## Supplied information:
================
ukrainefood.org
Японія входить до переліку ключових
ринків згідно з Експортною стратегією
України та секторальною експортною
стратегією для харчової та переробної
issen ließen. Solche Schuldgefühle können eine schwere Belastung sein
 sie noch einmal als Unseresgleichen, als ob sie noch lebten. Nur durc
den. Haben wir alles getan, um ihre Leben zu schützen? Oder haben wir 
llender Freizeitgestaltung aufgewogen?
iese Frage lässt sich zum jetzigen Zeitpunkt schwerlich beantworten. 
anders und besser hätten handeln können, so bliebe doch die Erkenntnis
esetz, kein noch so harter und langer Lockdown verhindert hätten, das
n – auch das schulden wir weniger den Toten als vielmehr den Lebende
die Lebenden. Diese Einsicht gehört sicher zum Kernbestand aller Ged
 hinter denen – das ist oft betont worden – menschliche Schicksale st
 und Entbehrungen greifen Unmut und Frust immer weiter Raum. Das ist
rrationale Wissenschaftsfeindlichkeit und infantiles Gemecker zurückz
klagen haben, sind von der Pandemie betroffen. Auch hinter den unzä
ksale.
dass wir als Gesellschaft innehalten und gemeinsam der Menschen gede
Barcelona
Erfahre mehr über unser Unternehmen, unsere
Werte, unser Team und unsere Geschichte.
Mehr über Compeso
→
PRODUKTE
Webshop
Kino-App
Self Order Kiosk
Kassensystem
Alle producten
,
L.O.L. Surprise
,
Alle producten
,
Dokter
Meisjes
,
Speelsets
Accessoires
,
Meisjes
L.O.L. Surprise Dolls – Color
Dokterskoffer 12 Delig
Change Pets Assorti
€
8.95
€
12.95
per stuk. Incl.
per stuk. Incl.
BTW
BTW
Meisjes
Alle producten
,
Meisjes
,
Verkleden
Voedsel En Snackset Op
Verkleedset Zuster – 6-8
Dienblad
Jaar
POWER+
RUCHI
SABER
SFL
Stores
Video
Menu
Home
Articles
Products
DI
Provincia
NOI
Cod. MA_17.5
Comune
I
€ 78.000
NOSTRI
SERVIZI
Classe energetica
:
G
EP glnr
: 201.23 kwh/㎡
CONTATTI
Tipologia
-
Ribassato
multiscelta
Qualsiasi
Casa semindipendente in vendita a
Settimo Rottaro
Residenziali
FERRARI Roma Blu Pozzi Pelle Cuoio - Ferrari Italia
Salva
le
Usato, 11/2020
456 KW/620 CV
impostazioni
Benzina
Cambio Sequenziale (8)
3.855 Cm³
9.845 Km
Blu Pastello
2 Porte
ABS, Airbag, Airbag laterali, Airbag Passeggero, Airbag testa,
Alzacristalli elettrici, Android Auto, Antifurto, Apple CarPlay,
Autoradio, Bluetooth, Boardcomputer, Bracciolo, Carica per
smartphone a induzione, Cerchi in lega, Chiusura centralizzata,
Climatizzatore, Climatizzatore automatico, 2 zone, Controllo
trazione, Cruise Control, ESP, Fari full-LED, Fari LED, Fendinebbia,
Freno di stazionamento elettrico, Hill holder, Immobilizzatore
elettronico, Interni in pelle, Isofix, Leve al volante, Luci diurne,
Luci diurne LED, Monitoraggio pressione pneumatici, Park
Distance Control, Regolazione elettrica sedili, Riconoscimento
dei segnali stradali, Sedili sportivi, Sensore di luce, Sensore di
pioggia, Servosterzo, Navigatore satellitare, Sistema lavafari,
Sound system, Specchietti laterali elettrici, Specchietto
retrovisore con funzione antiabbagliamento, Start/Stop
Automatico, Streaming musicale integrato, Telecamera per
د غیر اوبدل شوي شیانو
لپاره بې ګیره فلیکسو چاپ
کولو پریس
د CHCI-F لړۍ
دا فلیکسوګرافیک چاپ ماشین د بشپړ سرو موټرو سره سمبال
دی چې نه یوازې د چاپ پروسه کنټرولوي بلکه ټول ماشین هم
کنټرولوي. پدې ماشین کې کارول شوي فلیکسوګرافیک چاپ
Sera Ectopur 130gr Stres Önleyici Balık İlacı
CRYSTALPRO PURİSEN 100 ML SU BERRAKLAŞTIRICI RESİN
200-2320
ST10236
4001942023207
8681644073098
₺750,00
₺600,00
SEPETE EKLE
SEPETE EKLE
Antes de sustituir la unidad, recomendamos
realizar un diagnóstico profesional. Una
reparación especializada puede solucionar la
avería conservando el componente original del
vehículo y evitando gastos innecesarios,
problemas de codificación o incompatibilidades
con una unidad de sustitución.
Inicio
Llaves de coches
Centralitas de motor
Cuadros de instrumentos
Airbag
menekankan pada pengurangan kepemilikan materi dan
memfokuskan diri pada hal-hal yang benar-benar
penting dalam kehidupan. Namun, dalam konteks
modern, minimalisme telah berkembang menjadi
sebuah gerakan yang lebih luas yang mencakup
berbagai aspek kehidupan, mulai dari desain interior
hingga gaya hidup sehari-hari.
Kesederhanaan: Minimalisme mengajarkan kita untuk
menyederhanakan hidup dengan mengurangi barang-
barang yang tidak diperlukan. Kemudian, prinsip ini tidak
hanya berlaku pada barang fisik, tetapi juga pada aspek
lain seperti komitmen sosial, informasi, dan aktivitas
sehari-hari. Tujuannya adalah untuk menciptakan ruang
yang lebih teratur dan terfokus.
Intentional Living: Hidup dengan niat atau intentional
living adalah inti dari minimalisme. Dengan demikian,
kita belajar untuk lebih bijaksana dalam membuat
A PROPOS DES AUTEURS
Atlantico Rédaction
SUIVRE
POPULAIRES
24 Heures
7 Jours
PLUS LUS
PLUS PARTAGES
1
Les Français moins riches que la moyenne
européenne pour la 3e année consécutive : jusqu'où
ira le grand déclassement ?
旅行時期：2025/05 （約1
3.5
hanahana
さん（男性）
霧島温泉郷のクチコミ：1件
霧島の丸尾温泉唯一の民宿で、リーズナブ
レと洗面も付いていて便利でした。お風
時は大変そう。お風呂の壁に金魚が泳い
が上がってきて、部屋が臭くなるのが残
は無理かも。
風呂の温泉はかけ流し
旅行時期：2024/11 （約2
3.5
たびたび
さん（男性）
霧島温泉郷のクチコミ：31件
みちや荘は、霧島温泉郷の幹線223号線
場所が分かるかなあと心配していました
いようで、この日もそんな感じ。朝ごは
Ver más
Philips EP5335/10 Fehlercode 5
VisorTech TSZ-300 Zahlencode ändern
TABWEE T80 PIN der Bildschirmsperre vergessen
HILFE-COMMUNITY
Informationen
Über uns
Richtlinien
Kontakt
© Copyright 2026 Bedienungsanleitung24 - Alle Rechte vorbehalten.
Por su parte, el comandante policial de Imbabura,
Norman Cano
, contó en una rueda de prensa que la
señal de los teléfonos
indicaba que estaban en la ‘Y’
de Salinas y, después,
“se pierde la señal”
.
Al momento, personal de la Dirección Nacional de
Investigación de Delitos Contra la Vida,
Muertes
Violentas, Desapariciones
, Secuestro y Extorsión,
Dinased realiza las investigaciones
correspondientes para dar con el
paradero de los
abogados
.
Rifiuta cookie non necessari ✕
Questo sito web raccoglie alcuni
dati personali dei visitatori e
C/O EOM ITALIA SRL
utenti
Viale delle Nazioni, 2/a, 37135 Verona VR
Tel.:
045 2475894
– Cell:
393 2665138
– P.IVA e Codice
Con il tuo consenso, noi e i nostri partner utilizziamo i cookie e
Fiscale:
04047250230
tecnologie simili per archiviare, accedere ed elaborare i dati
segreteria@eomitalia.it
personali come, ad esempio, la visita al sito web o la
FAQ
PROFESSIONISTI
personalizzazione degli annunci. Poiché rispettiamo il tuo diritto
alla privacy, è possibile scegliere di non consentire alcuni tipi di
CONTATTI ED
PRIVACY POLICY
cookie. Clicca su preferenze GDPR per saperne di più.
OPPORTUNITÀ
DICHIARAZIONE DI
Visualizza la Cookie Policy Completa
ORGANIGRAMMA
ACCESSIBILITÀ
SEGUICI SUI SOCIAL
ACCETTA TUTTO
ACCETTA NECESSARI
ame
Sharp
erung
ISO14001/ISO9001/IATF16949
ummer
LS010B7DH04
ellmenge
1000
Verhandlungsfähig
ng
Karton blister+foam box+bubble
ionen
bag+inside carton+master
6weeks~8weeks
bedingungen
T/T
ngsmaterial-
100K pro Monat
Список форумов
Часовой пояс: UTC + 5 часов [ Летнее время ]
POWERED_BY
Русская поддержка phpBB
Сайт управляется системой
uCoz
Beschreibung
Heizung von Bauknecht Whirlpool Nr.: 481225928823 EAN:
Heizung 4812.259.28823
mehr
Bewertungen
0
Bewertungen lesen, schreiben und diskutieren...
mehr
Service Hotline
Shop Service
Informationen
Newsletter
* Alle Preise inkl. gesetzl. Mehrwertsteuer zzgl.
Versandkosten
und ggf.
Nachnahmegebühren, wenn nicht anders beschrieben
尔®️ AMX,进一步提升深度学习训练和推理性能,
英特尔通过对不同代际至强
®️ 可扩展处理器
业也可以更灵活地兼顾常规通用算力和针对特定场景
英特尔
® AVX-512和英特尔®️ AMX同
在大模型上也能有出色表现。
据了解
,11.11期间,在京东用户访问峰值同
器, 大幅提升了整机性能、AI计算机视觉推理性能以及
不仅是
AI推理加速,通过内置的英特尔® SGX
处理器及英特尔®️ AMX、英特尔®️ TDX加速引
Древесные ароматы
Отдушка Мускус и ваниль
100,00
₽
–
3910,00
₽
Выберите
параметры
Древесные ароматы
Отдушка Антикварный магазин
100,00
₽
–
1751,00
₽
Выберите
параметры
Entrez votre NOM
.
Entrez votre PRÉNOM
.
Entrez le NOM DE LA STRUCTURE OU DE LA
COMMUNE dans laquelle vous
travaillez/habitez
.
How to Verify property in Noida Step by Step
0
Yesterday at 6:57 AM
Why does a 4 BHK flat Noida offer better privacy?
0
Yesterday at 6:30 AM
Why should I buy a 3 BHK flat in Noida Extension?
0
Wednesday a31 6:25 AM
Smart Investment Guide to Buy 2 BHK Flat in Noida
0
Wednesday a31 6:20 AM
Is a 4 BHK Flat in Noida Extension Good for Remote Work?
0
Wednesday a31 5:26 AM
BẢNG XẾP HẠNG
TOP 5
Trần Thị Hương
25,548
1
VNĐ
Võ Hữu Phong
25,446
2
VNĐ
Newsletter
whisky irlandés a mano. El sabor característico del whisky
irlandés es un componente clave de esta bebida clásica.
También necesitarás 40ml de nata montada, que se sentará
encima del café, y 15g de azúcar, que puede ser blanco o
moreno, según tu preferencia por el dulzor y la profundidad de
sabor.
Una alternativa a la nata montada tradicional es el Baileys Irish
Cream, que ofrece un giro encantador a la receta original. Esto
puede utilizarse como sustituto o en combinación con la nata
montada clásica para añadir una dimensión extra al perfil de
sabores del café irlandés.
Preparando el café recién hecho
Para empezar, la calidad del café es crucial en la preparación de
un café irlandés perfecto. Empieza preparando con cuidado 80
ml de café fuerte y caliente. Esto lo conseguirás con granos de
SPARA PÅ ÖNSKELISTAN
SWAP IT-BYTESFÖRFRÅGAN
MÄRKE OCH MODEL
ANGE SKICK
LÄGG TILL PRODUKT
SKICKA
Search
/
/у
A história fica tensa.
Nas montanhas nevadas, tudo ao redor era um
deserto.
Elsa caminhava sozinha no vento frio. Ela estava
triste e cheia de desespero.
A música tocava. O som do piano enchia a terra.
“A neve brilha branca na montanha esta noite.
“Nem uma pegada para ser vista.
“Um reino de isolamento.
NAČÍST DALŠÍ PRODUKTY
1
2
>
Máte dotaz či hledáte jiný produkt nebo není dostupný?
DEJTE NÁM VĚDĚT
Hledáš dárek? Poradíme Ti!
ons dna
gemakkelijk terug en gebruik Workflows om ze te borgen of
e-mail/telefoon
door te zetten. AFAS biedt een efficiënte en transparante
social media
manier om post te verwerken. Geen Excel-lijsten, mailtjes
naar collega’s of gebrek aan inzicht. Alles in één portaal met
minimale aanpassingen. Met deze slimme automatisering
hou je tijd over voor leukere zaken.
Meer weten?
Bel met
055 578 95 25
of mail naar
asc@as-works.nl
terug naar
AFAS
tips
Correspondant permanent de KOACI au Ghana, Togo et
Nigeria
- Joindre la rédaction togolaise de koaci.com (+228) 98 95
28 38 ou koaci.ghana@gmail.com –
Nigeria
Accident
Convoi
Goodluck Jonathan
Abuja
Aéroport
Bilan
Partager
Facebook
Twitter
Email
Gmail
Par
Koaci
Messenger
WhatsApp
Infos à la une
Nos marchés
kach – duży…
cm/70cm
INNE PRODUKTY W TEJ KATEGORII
================
## Your instructions:
Among the records above, find each line holding the string "pada" and pull it out.

## Written answer:
menekankan pada pengurangan kepemilikan materi dan
memfokuskan diri pada hal-hal yang benar-benar
hanya berlaku pada barang fisik, tetapi juga pada aspek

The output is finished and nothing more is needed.